# Florida deputy accused of planting drugs in traffic stops



## Humphrey Bogart (15 Aug 2019)

A friend of mine shared this on facebook this morning, all I can say is wow!



> TALLAHASSEE — A former sheriff's deputy in the Florida Panhandle was arrested Wednesday on charges that he routinely pulled over drivers for minor traffic infractions, planted drugs and then arrested them on made-up drug charges, including one victim who lost custody of his daughter because of the arrest.
> 
> Former Jackson County deputy Zachary Wester was arrested in Crawfordville, Florida, after a nearly year-long investigation, according to a statement from the Florida Department of Law Enforcement. An arrest warrant detailing the case showed a pattern of Wester pulling drivers for minor offenses or because he said he smelled marijuana coming from the vehicles.



More at the link

https://www.tampabay.com/news/publicsafety/florida-deputy-accused-of-planting-drugs-in-traffic-stops-20190712/

Couple of highlights:

- Prosecutors have so far dropped 120 cases connected to the former Deputy
- The Sherriff's Department has 12 pending lawsuits and many more expected
- Many Victims of the officer did/are doing jail time
- One father lost custody of his children

The investigators who charged the former deputy wouldn't indicate a motive although they have a couple of theories. His father is a well known ex-cop who headed up an anti-drug task force in Florida.  It appears that the motive may have been career advancement as the Deputy had built up a reputation as a "hard charging patrolman".  

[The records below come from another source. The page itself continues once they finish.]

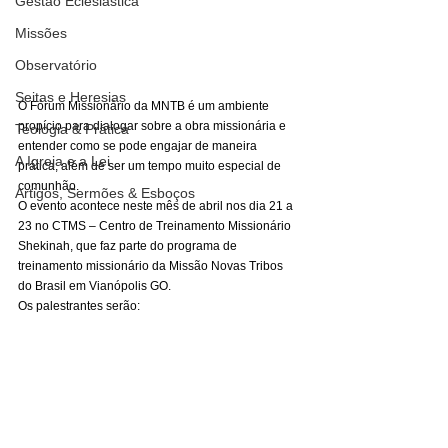
Gestão Eclesiástica
Missões
Observatório
Seitas e Heresias
O Fórum Missionário da MNTB é um ambiente 
propício para dialogar sobre a obra missionária e 
Teologia & Prática
entender como se pode engajar de maneira 
A Igreja e a Lei
prática, além de ser um tempo muito especial de 
comunhão. 
Artigos, Sermões & Esboços
O evento acontece neste mês de abril nos dia 21 a 
23 no CTMS – Centro de Treinamento Missionário 
Shekinah, que faz parte do programa de 
treinamento missionário da Missão Novas Tribos 
do Brasil em Vianópolis GO.  
Os palestrantes serão:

The Prosecutors Office has said they will not be plea-bargaining with the Accused and are seeking the maximum penalty.  The accused has plead not-guilty to all charges.


----------



## mariomike (15 Aug 2019)

Humphrey Bogart said:
			
		

> It appears that the motive may have been career advancement as the Deputy had built up a reputation as a "hard charging patrolman".



Doesn't seem to be out of malice or revenge.

Sounds like an extreme example of what the experts might refer to as "Hero syndrome".


----------



## Jarnhamar (15 Aug 2019)

Advancing your own career by wrongfully putting people in jail and having them lose their kids sounds like malice to me.

Hope he gets the book thrown at him and spends as long as possible in jail.


----------



## Humphrey Bogart (15 Aug 2019)

Jarnhamar said:
			
		

> Advancing your own career by wrongfully putting people in jail and having them lose their kids sounds like malice to me.
> 
> Hope he gets the book thrown at him and spends as long as possible in jail.



I read in another article that the charges add up to 100 years in jail; however, given past cases, they expect him to do 13 years should he be found guilty.


----------



## mariomike (15 Aug 2019)

Humphrey Bogart said:
			
		

> It appears that the motive may have been  career advancement  as the Deputy had built up a reputation as a "hard charging patrolman".





			
				Jarnhamar said:
			
		

> Advancing your own career by wrongfully putting people in jail and having them lose their kids sounds like malice to me.



Sounds to me like the motive may have been "career advancement". 

Malice as a motive, as I understand it as a non-expert, is primarily intended for the sake of doing harm.

Sounds like his unsuspecting victims bad luck was to be trapped in the wrong place at the wrong time. Did he know any of them personally?

Yes, harm done was done in his ( alleged ) pursuit of career advancement. That is why he is facing criminal charges, and his employer is facing civil lawsuits.



> Hero syndrome
> https://www.nytimes.com/2004/08/02/nyregion/experts-say-hero-syndrome-not-common-among-police.html?sec=health
> Acts linked with hero syndrome are not to be confused with acts of malice, which is primarily intended for the sake of doing harm.


----------